" Les terres promises " de Jean-Michel Guenassia 17/20
Un grand roman sur nos envies d'engagement et nos désillusions collectives.
En 2009, quand parut "Le club des incorrigibles optimistes", l'auteur avait toujours eu l'envie d'écrire une suite. Douze ans plus tard, l'idée s'est enfin concrétisée. On y retrouve tous les anciens habitués du bar le Balto de la place Denfert-Rochereau, qui se réunissaient en 1959 dans l'arrière-salle pour s'adonner avec passion aux échecs. Ainsi réapparaissent, pour notre plus grand plaisir : Michel Marini, désormais étudiant, prêt à tout mettre en oeuvre pour rejoindre son amie de cœur Camille, partie vivre l'expérience d'un kibboutz en Israël ; Franck, son frère aîné, un communiste convaincu qui n'a qu'un dessein dans la vie : mettre en harmonie ses paroles d'humaniste avec ses actes ; Igor Markish, un médecin dissident russe constamment tourmenté par l'abandon de sa femme et ses enfants en URSS ; sans oublier Camille, Pavel, Sacha, bref, toute la bande du Balto.

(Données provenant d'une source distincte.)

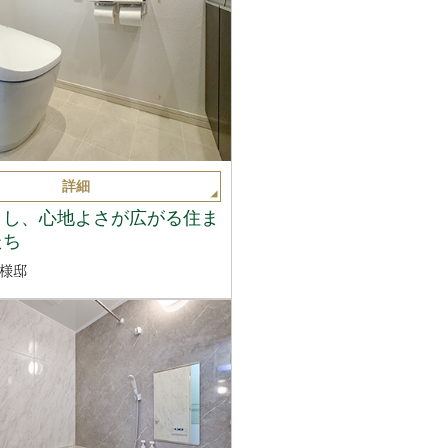
詳細
くし、心地よさが広がる住ま
たち
様邸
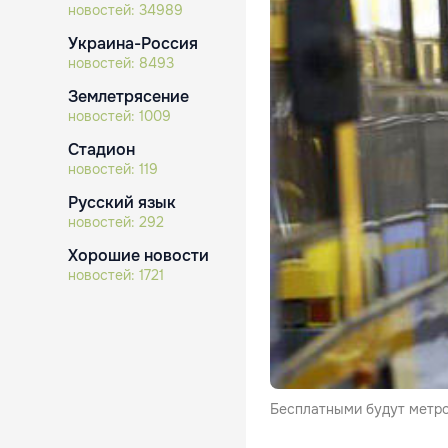
новостей:
34989
Украина-Россия
новостей:
8493
Землетрясение
новостей:
1009
Стадион
новостей:
119
Русский язык
новостей:
292
Хорошие новости
новостей:
1721
Бесплатными будут метро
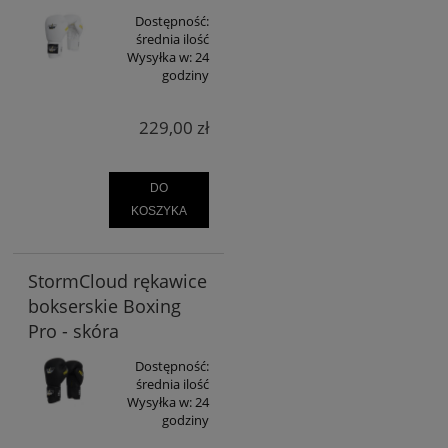
Dostępność:
średnia ilość
Wysyłka w:
24
godziny
229,00 zł
DO
KOSZYKA
StormCloud rękawice
bokserskie Boxing
Pro - skóra
Dostępność:
średnia ilość
Wysyłka w:
24
godziny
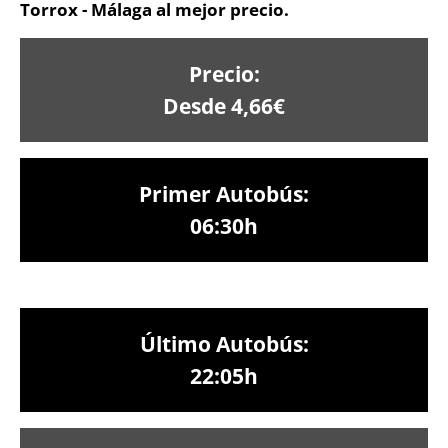
Torrox - Málaga al mejor precio.
Precio:
Desde 4,66€
Primer Autobús:
06:30h
Último Autobús:
22:05h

L'exercice périlleux d'une telle suite avait tous les attributs du casse-gueule type. En effet, comment relever le défi de nous emporter à nouveau, et avec autant de puissance, dans le sillage d'individus pleins de rêves et d'idéalisme, tous ballotés par la géopolitique agitée des années 60, 70, 80, 90 ? Pour l'essentiel, l'essai est transformé, seul bémol quelques coïncidences vraiment trop hasardeuses, certes utiles pour arrondir deux ou trois angles, mais néanmoins si peu crédibles. Cependant, la force de ces destinées incurvées par les griffes de l'Histoire est telle, qu'elle se suffit à elle-même, donc pas besoin d'user d'artifices invraisemblables.
L'une des vraies originalités du deuxième opus est d'observer chacun des protagonistes essayant de faire coïncider son existence avec le moule exiguë et donc coercitif de ses propres opinions, notamment politiques. Portés par un optimisme fou, éclairés par une excentrique utopie, inspirés par une ligne de vie inextinguible, et titillés sans relâche par le concept de nécessité, ces hommes de bonne volonté veulent tous faire bouger les lignes en défrichant des terres qu'ils se sont promises, et ainsi, au crépuscule de leur vie, pouvoir se dire qu'ils ont été au bout de leurs idéaux, même si malgré tout des désillusions sont là, ils auront la conviction d'une vie accomplie. Bien évidemment, en parallèle un miroir nous est tendu : sommes-nous à la hauteur de nos espérances de jeunesse ? Que sont nos rêves devenus ? L'étudiant que nous étions serait-il fier de l'adulte que nous sommes ?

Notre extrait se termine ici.